Subnetting a Cloud VPC Without Regret
Cloud networking made CIDR every developer's problem: creating a VPC starts with choosing a CIDR block, and the choice is hard to change later. The working rules:
- Start bigger than you think you need. A /16 VPC (65k addresses) costs nothing more than a /24; running out and re-addressing later costs weeks. Kubernetes clusters in particular devour IPs — with VPC-native networking every pod takes one.
- Carve subnets on power-of-two boundaries with room between them. A common pattern for a 10.0.0.0/16 VPC: public subnets at 10.0.0.0/24, 10.0.1.0/24, 10.0.2.0/24 (one per availability zone), private subnets at 10.0.16.0/20 per zone, leaving large unallocated gaps for whatever comes next.
- Expect the provider tax.
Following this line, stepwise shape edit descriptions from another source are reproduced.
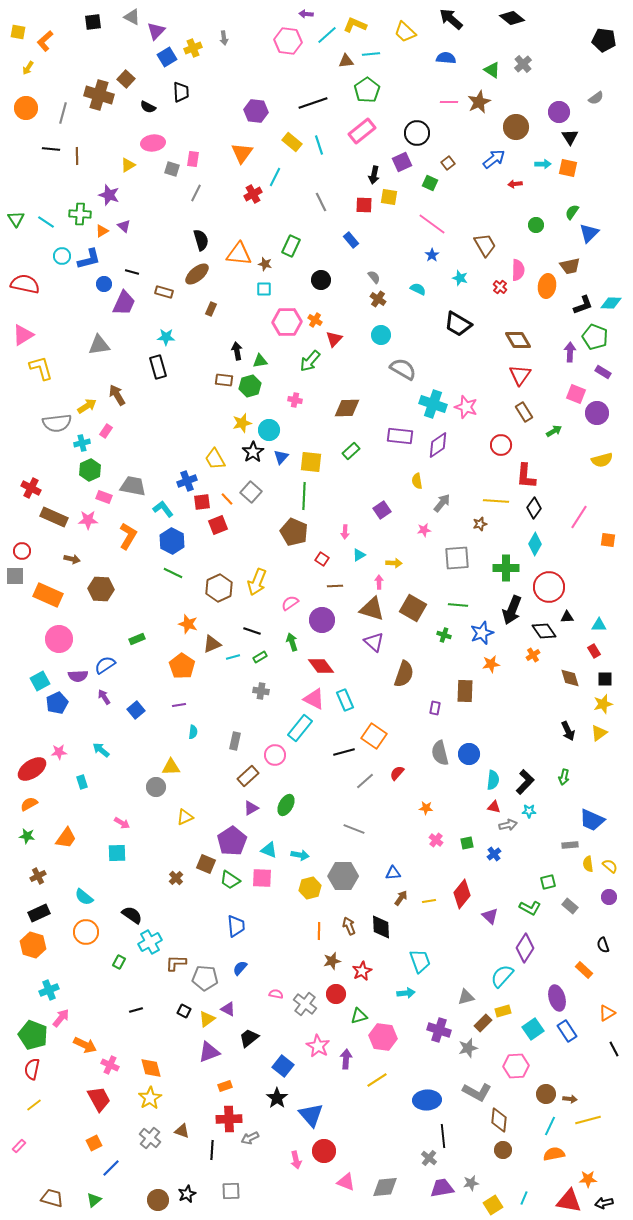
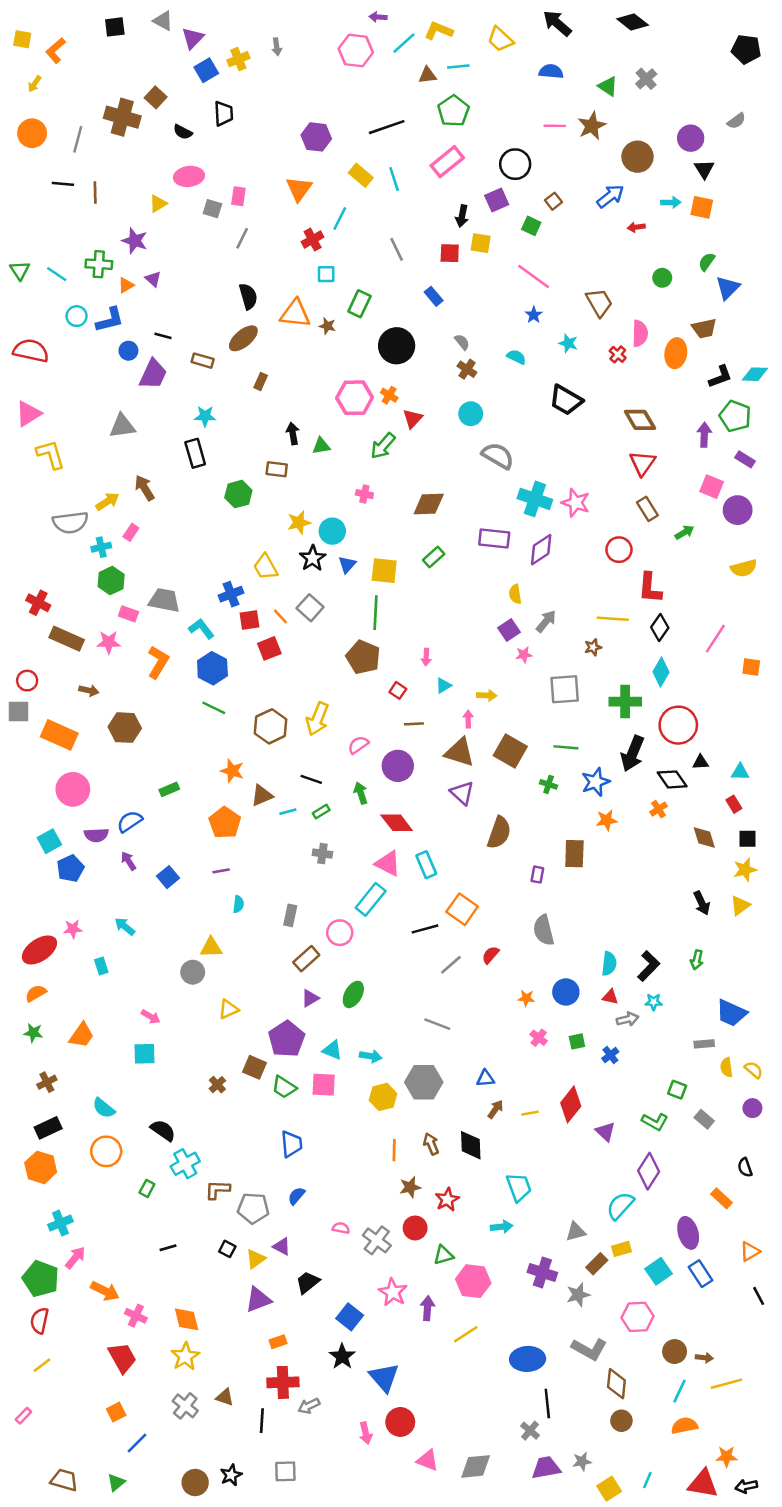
black circle: (321, 280) -> (397, 346), size x1.5
cyan square: (264, 289) -> (326, 274), moved
green hexagon: (250, 386) -> (238, 494), moved
purple square: (382, 510) -> (509, 630), moved
blue circle: (469, 754) -> (566, 992), moved
green square: (548, 882) -> (677, 1090), turned 35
AWS reserves 5 addresses in every subnet (network, broadcast, plus three for the router, DNS, and future use) — a /28 gives you 11 usable, not 14. Azure reserves the same 5.
- Avoid overlapping anything you might ever peer with. VPC peering and VPNs require non-overlapping CIDRs. Coordinate ranges across teams up front — a shared spreadsheet of allocated blocks beats a migration project.
For completeness: IPv6 uses the same prefix notation on 128-bit addresses (2001:db8::/32), the standard LAN subnet is a /64, and the address space is vast enough that the scarcity-driven arithmetic above mostly disappears — but the bitwise model transfers unchanged.